Hypomnémata

Publicado el Jorge Eliécer Pacheco

Un anciano en el suelo

Por recomendación del médico, camino diez minutos antes de llegar a la oficina. Esquivo mierda de perro, gatos dormidos y latas de cerveza. Pocas veces escucho los gritos de las mujeres del barrio acusando a noséquien de noséqué vidrio partido, golpe en la puerta o mirada odiosa. No sudo: busco la sombra. Cruzo por la cebra. Recibo algún volante publicitario y sonrío. Es una caminata aburrida. A veces, no pasa nada.

El camino es tranquilo. Justo a la mitad hay un puente donde seis o siete palomas toman el sol. No les temen a las personas y se dejan fotografiar. La parte izquierda del andén está inundada de maleza. A la derecha, en la autopista, montones de carros se atascan. Después está la oficina.

Terminada la faena laboral, regreso a casa por el mismo camino. Es tarde y todo cambia. El tráfico fluye. El puente se queda solo: ya no hay palomas. Hay poca luz, debo adivinar dónde está la cebra. Las mujeres, que en la mañana reclamaban sus ofensas, se reconcilian. Es inevitable pisotear mierda de perro y patear latas de cerveza.
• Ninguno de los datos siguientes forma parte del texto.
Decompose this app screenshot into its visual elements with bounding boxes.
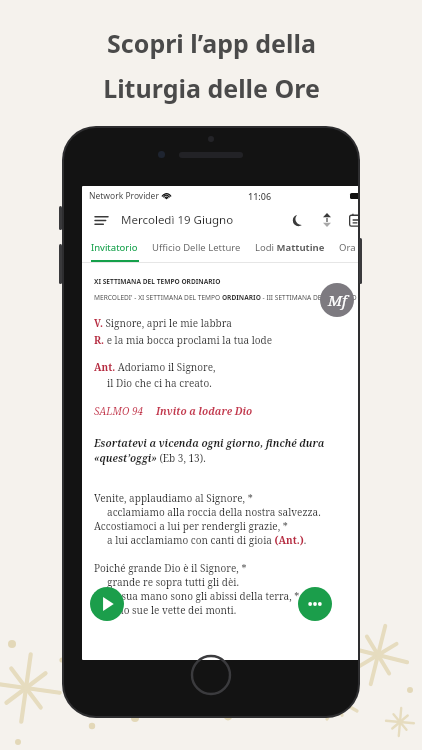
staticText: SALMO 94 Invito a lodare Dio (94, 404, 253, 418)
button[interactable]: Invitatorio (91, 235, 138, 260)
staticText: Mf (328, 290, 347, 310)
button[interactable]: Text size (316, 209, 338, 231)
staticText: il Dio che ci ha creato. (94, 376, 212, 390)
staticText: Lodi Mattutine (255, 241, 325, 254)
button[interactable]: Night mode (287, 209, 309, 231)
staticText: a lui acclamiamo con canti di gioia (Ant… (94, 533, 307, 547)
staticText: Mercoledì 19 Giugno (121, 212, 234, 228)
staticText: Network Provider (89, 190, 159, 202)
button[interactable]: Mf (320, 283, 354, 317)
button[interactable]: More options (298, 587, 332, 621)
staticText: 11:06 (248, 190, 272, 202)
staticText: Scopri l’app della (107, 26, 316, 60)
staticText: Ant. Adoriamo il Signore, (94, 360, 216, 374)
button[interactable]: Play (90, 587, 124, 621)
staticText: V. Signore, apri le mie labbra (94, 316, 232, 330)
staticText: Poiché grande Dio è il Signore, * (94, 561, 247, 575)
staticText: Accostiamoci a lui per rendergli grazie,… (94, 519, 288, 533)
button[interactable]: Ora (339, 235, 356, 260)
button[interactable]: Ufficio Delle Letture (152, 235, 241, 260)
button[interactable]: Calendar (345, 209, 358, 231)
staticText: Ufficio Delle Letture (152, 241, 241, 254)
staticText: acclamiamo alla roccia della nostra salv… (94, 505, 321, 519)
staticText: Venite, applaudiamo al Signore, * (94, 491, 253, 505)
staticText: Ora (339, 241, 356, 254)
staticText: R. e la mia bocca proclami la tua lode (94, 333, 273, 347)
staticText: sono sue le vette dei monti. (94, 603, 237, 617)
button[interactable]: Menu (91, 210, 111, 230)
staticText: XI SETTIMANA DEL TEMPO ORDINARIO (94, 277, 221, 286)
staticText: MERCOLEDI' - XI SETTIMANA DEL TEMPO ORDI… (94, 293, 357, 302)
button[interactable]: Lodi Mattutine (255, 235, 325, 260)
staticText: grande re sopra tutti gli dèi. (94, 575, 240, 589)
staticText: Liturgia delle Ore (103, 71, 320, 105)
staticText: Invitatorio (91, 241, 138, 254)
staticText: Esortatevi a vicenda ogni giorno, finché… (94, 436, 358, 465)
staticText: Nella sua mano sono gli abissi della ter… (94, 589, 300, 603)
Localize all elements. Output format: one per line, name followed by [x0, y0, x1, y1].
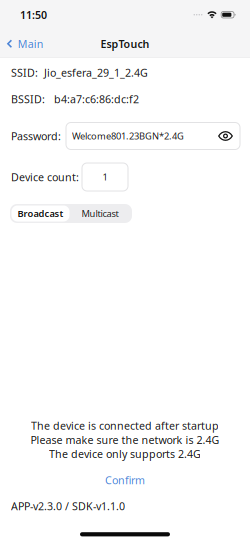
button[interactable]: Main: [0, 31, 52, 57]
staticText: SSID:: [11, 65, 38, 80]
button[interactable]: Show password: [218, 130, 233, 142]
staticText: Welcome801.23BGN*2.4G: [72, 130, 184, 142]
staticText: 1: [102, 171, 108, 183]
staticText: Broadcast: [18, 207, 64, 220]
staticText: Device count:: [11, 170, 79, 184]
staticText: 11:50: [20, 8, 47, 22]
staticText: b4:a7:c6:86:dc:f2: [54, 92, 139, 106]
button[interactable]: Multicast: [70, 206, 130, 222]
staticText: The device is connected after startup: [31, 418, 219, 433]
staticText: Confirm: [105, 473, 145, 487]
button[interactable]: Confirm: [0, 469, 250, 491]
staticText: The device only supports 2.4G: [49, 447, 201, 461]
staticText: BSSID:: [11, 92, 45, 106]
staticText: Please make sure the network is 2.4G: [30, 433, 220, 447]
staticText: Jio_esfera_29_1_2.4G: [44, 65, 148, 80]
button[interactable]: Broadcast: [12, 206, 70, 222]
staticText: Main: [18, 37, 44, 51]
staticText: Password:: [11, 129, 61, 143]
staticText: Multicast: [82, 207, 118, 220]
staticText: EspTouch: [100, 37, 150, 51]
staticText: APP-v2.3.0 / SDK-v1.1.0: [11, 499, 125, 513]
Justo ayer cuando hacía el viaje de regreso, tropecé con un anciano tirado en el andén. No podía levantarse y la gente le pasaba por encima. Sus ropas descuidadas, su piel sucia y sus zapatos podridos. Decidí levantarlo. “¿Está bien?”, le pregunté. No me respondió.  El pobre ni siquiera pudo alcanzar mi mano. Mordí el cigarrillo. Me agaché; se aferró a mis hombros y nos levantamos. No parecía estar borracho, ni drogado. Empezamos a caminar muy despacio. Uno al lado del otro, parecíamos la memoria de todos los abuelos y nietos reencontrados.

Cruzamos el puente de las palomas. El anciano miraba simultáneamente mis pies y sus pies. Imaginé que averiguaba si calzábamos igual y desconfié. Unos pasos más adelante nos detuvimos. Seguía aferrado a mi brazo cuando sacó un pedazo de vidrio del bolsillo. Nos quedamos mirándolo, admirando su brillantez y textura. Me mostró el vidrio y adiviné una amenaza. El anciano arrojó el vidrio y éste brilló por última vez antes de desaparecer en la maleza.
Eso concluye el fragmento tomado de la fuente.